Gipfeltreffen auf Augenhöhe

von Redaktion

Hansi Flick erwartet gegen Leipzig eine Steigerung seiner Elf und lobt den Gegner

VON JONAS AUSTERMANN

München – Der FC Bayern arbeitet sich in diesen kalten Dezemberwochen weiter an seinem Abrisskalender ab. Vor dem Bundesliga-Spitzenspiel gegen RB Leipzig an diesem Samstag (18.30 Uhr, Sky) steht auf dem obersten Zettel wahlweise eine fünf – für die Anzahl der bis Weihnachten ausstehenden Spiele – oder eine 14 – für die Tage bis zum letzten Spiel des Jahres 2020.
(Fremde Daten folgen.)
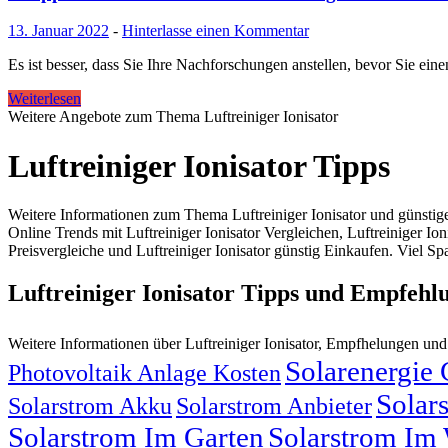
13. Januar 2022
-
Hinterlasse einen Kommentar
Es ist besser, dass Sie Ihre Nachforschungen anstellen, bevor Sie eine
Weiterlesen
Weitere Angebote zum Thema Luftreiniger Ionisator
Luftreiniger Ionisator Tipps
Weitere Informationen zum Thema Luftreiniger Ionisator und günstige
Online Trends mit Luftreiniger Ionisator Vergleichen, Luftreiniger Ion
Preisvergleiche und Luftreiniger Ionisator günstig Einkaufen. Viel Spa
Luftreiniger Ionisator Tipps und Empfehl
Weitere Informationen über Luftreiniger Ionisator, Empfhelungen un
Solarenergie
Photovoltaik Anlage Kosten
Solar
Solarstrom Akku
Solarstrom Anbieter
Solarstrom Im Garten
Solarstrom Im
Klar ist: Übungsleiter Hansi Flick will fünf Siege. „Wir wollen möglichst keinen Punkt herschenken“, sagt der Bayern-Coach vor dem Ligagipfel. Halten sich die Bayern-Stars an Flicks Wunschzettel oder gibt’s gar schon am Samstag eine schöne Bescherung? „Champions sind immer da, wenn so große Spiele anstehen“, meinte Flick am Freitag und nahm seine Mannschaft gewissermaßen in die Pflicht. „Ich erwarte von meiner Mannschaft, dass sie zeigt, dass sie wesentlich besser spielen kann als in den letzten Spielen.“

Seit dem Sieg in Dortmund (3:2) und der anschließenden Länderspielpause stottert der Bayern-Motor etwas, aber nichtsdestotrotz blieb er eben am Laufen. 1:1 gegen Bremen, 3:1 gegen Salzburg, 3:1 in Stuttgart – und das dann 1:1 mit einer B-Elf bei Atlético Madrid in der Champions League. Flick und sein Trainerteam wissen, woran sie derzeit unbedingt schrauben müssen.

13 Gegentreffer nach neun Spielen sind schlichtweg zu viel für die Ansprüche des rekordmeisters. Leipzig kassierte zum Vergleich bislang gerade einmal sechs Tore. „Wir sind aktuell nicht damit zufrieden, dass wir so viele Torchancen zulassen“, sagte Flick. „Das hängt oftmals damit zusammen, dass wir sehr hoch pressen und da vielleicht immer mal wieder einen Meter zu spät gekommen sind.“

Und diese fehlende Frische kann beim bayerischen Pressing-Fußball auch mal tödlich sein. Gegen „Toptrainer“ Julian Nagelsmann und die zweitplatzierten Leipziger steht ohne Frage ein echter Härtetest an. „RB ist sehr variabel und setzt den Gegner gut unter Druck“, meinte Flick.

„Diese Idee vom Fußball sagt mir zu.“ Das dürfte auch für die Neuigkeiten aus dem Lazarett gelten. Alphonso Davies (nach Bänderriss) trainierte wieder mit dem Team, könnte am Mittwoch gegen Moskau zurückkehren. Joshua Kimmich würde nach auskuriertem Meniskusriss laut Flick am liebsten schon gegen Leipzig mitmachen, werde aber langsam herangeführt. Ein Comeback noch in 2020 scheint möglich. Corentin Tolisso (muskuläre Probleme) fällt weiter aus.